Yet he'd taken a servant for his Queen and apparently his manservant was more than just his manservant. The Arthur of old would have scorned both for their birth, while accepting Ranulph as more of a temporary equal. Now things were topsy turvy. A handmaiden was Queen. A serving boy made the King tremble for his fate, and Ranulph had grown distant.

He didn't say as much though it was clearly between them, what with Arthur looking away and his colour heightening. 

“It's hardly something I would have thought possible,” Ranulph said.

Ranulph could clearly remember the way Arthur had treated Morris, the man who'd had Merlin's job before Merlin came on the scene, some time after Ranulph left. And that was not this. That was certainly not this.

Arthur slid his dagger back into his booth. His fringe was obscuring his eyes and he'd moved so that Ranulph couldn't see his face. He didn't offer any reply to Ranulph's remark. “I never meant to be unfair.”

“You never were unfair.” And that was the truth. A shared past, shared intimacies, the face of a lover in a moment of passion, were things to be cherished but not claimed. 

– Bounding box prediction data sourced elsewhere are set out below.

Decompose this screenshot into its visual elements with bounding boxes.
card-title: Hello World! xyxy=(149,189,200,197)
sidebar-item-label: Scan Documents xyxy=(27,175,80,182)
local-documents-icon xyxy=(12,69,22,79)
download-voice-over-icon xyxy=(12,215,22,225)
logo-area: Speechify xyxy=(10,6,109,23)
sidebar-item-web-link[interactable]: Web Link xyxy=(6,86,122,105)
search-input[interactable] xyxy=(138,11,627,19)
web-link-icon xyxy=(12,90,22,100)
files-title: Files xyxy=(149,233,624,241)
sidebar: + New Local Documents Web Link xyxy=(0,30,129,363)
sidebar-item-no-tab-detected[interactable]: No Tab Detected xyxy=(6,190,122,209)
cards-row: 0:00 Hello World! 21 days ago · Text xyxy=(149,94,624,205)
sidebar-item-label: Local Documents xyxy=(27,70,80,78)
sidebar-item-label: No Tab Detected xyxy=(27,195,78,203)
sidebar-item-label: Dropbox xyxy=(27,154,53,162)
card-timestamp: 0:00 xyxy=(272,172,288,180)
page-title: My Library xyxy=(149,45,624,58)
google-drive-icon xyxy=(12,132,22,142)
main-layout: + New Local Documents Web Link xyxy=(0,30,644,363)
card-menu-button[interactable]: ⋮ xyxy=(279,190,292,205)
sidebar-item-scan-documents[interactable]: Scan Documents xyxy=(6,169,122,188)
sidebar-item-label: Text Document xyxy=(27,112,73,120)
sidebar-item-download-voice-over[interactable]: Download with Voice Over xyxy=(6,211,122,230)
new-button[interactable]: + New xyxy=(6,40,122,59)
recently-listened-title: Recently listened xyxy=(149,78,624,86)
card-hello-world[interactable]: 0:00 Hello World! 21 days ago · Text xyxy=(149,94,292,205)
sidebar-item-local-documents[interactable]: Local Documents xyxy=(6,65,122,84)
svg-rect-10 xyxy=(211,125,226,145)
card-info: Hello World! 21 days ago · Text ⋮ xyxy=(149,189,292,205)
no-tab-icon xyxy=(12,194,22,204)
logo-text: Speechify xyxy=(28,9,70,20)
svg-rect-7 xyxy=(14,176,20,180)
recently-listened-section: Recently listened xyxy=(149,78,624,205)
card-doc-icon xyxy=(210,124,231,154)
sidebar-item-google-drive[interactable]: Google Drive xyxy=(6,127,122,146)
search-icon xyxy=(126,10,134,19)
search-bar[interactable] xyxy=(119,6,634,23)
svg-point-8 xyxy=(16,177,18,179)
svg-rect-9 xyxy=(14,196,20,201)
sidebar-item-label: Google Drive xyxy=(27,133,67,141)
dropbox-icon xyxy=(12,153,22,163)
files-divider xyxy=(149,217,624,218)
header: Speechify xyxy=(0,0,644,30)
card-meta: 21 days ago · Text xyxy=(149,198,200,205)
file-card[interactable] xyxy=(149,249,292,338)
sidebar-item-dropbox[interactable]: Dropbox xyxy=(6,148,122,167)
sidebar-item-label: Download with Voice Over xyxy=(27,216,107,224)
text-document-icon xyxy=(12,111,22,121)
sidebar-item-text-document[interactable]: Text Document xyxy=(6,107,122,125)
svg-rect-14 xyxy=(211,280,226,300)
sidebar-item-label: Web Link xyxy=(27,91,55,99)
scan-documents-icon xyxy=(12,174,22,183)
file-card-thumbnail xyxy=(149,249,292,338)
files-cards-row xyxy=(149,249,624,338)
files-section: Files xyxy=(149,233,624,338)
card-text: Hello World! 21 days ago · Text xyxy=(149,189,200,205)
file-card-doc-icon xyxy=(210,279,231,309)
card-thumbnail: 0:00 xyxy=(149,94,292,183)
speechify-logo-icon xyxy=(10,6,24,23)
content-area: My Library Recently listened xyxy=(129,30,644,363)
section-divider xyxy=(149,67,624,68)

Merlin moved, his sigh a rattle more than anything else. As quick as thought, Arthur was on his knees and flipping Merlin onto his back so he could breathe more easily. He bent over Merlin, and though Ranulph couldn't be sure, he suspected Arthur had brushed his lips against Merlin's forehead. “He's burning hot,” Arthur said. “We need Gaius.”

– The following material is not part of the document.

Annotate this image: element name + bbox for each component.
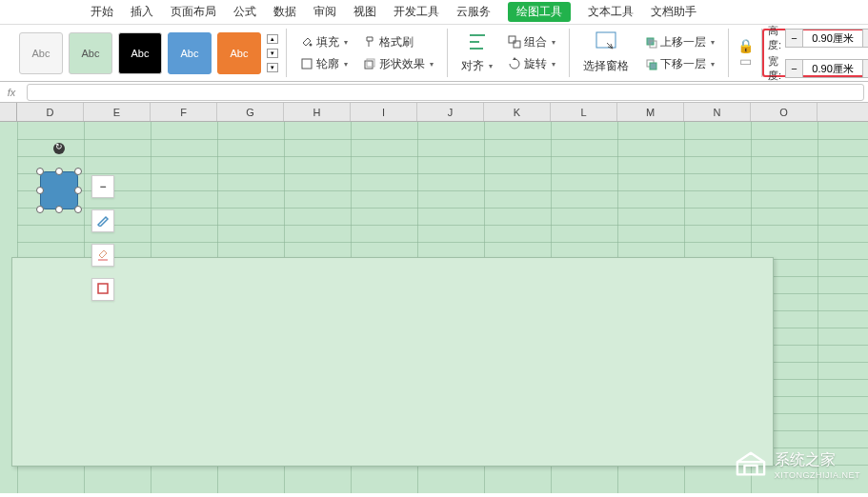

Gaius was certainly the man they needed, but Ranulph had run a border garrison and knew a thing or two about attending sick men. It went with the job. Getting new troops was nigh impossible, and you had better keep those you had in good health. Even a soldier became a bit of a physician in those circumstances. “If you get me a servant to fetch water and rags, I think I can make his temperature go down.”

Arthur looked at him with such hope that Ranulph was suddenly fearful of disappointing him. Because he saw, he truly saw, what Merlin's death would mean to Arthur, and he didn't want to be the one to cause that to happen.

“Leon!” Arthur called out, voice rough. “Get your servant. We need water.”

Ranulph rolled his sleeves up.

 

***** 

Sir Leon didn't wake because of the early morning sun in his eyes. He woke because the King was shaking him. “It's dawn,” he said. “Let's get the men on the move.”

Leon took in Arthur's jutting jaw and knew he'd better comply as fast as possible, the more so since the lazy person of the group, Gwaine, was already up and about, donning gloves and making sure his scabbard was in place. Leon wouldn't be any less prompt than Gwaine.

Right, Merlin wasn't fine. That was the reason for everybody’s solicitude. “I'll be up and about in a moment, Sire.”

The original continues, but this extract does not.